■ **ASSIGNMENT**
Which lines of the entries contain the string "ستاسو"? Copy each of them.

■ **DATA UNDER STUDY**
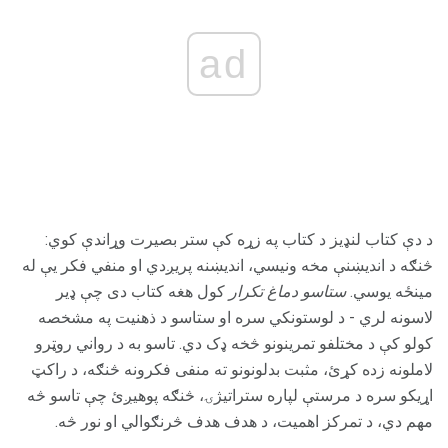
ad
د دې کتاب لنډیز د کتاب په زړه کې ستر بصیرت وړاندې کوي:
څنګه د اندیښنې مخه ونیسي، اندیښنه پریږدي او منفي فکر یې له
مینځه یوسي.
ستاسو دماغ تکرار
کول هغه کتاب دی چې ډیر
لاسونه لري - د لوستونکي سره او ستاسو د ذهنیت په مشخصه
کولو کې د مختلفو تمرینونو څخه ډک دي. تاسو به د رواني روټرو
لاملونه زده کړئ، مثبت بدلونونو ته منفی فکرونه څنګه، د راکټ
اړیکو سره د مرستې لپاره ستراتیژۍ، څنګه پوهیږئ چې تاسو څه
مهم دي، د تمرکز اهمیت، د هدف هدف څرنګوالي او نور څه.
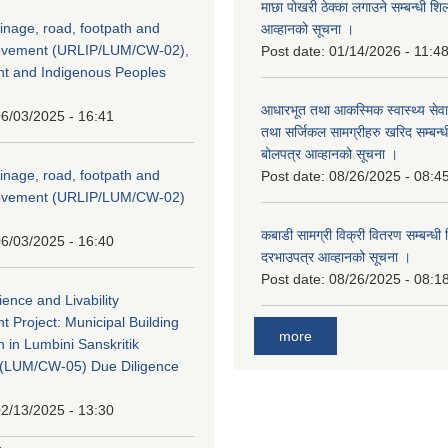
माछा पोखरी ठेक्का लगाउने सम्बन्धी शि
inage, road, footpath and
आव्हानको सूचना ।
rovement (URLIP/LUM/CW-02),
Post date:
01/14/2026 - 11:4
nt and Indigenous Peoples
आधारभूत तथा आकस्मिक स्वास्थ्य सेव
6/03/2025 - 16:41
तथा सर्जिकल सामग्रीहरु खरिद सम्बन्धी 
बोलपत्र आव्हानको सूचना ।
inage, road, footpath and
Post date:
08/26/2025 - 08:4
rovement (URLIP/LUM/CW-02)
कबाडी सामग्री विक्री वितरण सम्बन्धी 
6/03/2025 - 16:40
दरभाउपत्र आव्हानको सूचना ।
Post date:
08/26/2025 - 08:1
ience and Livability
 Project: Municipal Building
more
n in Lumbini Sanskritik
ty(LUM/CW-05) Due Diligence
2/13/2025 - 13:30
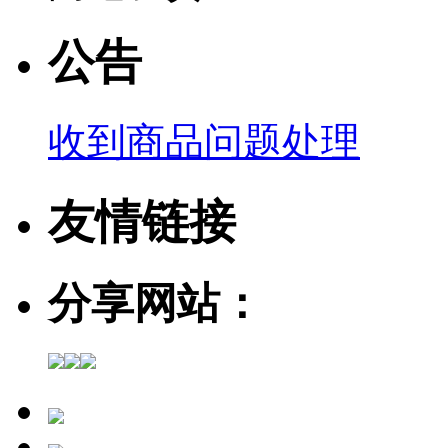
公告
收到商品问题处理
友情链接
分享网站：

■ **OUTPUT BELOW**
ستاسو دماغ تکرار
لاسونه لري - د لوستونکي سره او ستاسو د ذهنیت په مشخصه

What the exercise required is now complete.